Binary cell formation offers rough cut solutions whereas
generalized cell formation offers realistic machine
component groupings considering the real time production
environment.
Numerous approaches have been introduced the researchers
over the years towards solving the manufacturing cell
formation problem. A review of cell forming approaches is
carried out by Grammatoula and Wilson [1],
Arora et al. [2]. Production flow analysis technique was
applied by Burbidge [3] for machine and component
grouping utilizing MCIM with binary data.
Chandrasekharan and Rajagopalan [4] introduced array
based methods for cell formation. Similarity coefficient
based cell forming approaches have been put
forth by McAuley [5] and Gupta and Seifoddini [6].

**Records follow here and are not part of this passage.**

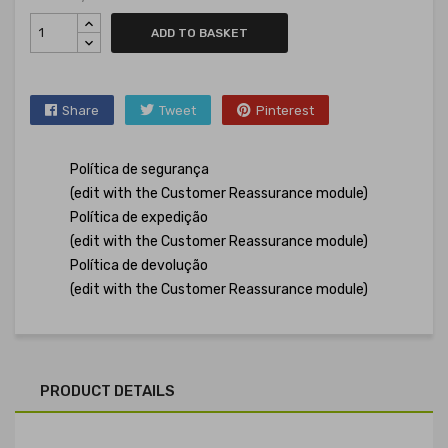
ADD TO BASKET
Share
Tweet
Pinterest
Política de segurança
(edit with the Customer Reassurance module)
Política de expedição
(edit with the Customer Reassurance module)
Política de devolução
(edit with the Customer Reassurance module)
PRODUCT DETAILS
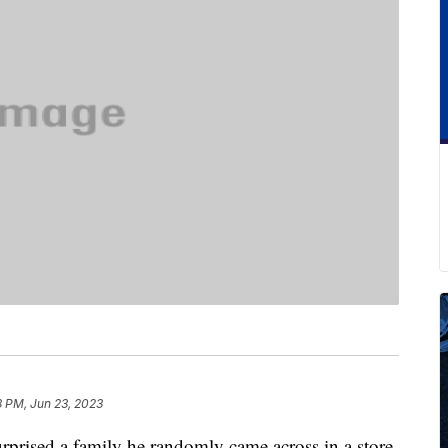
8 PM, Jun 23, 2023
rprised a family he randomly came across in a store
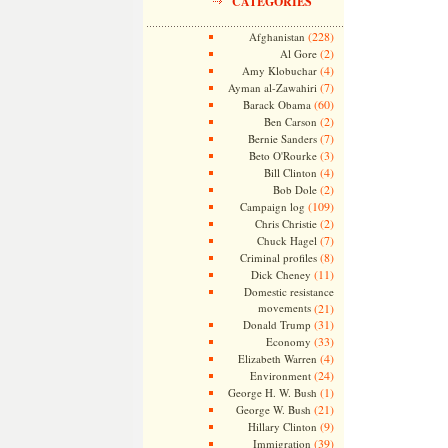
CATEGORIES
(228)
Afghanistan
(2)
Al Gore
(4)
Amy Klobuchar
(7)
Ayman al-Zawahiri
(60)
Barack Obama
(2)
Ben Carson
(7)
Bernie Sanders
(3)
Beto O'Rourke
(4)
Bill Clinton
(2)
Bob Dole
(109)
Campaign log
(2)
Chris Christie
(7)
Chuck Hagel
(8)
Criminal profiles
(11)
Dick Cheney
Domestic resistance
movements
(21)
(31)
Donald Trump
(33)
Economy
(4)
Elizabeth Warren
(24)
Environment
(1)
George H. W. Bush
(21)
George W. Bush
(9)
Hillary Clinton
(39)
Immigration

Chandrasekharan and Rajagopalan [7] and Srinivasan and
Narendran [8] introduced non- hierarchical clustering
approaches namely ZODIAC and GRAFICS for machine-
component grouping. These approaches require
fixation of total number of cells to be formed
in advance. Srinivasan et al. [9], Paydar and Sahebjamnia
[10] and Mahdavi et al.[11] demonstrated mathematical
programming based approaches for machine-component cell
formation. Even though mathematical programming based
approaches can incorporate multiple production related
factors during cell formation, they have been found to be
computationally intractable for realistically sized problems.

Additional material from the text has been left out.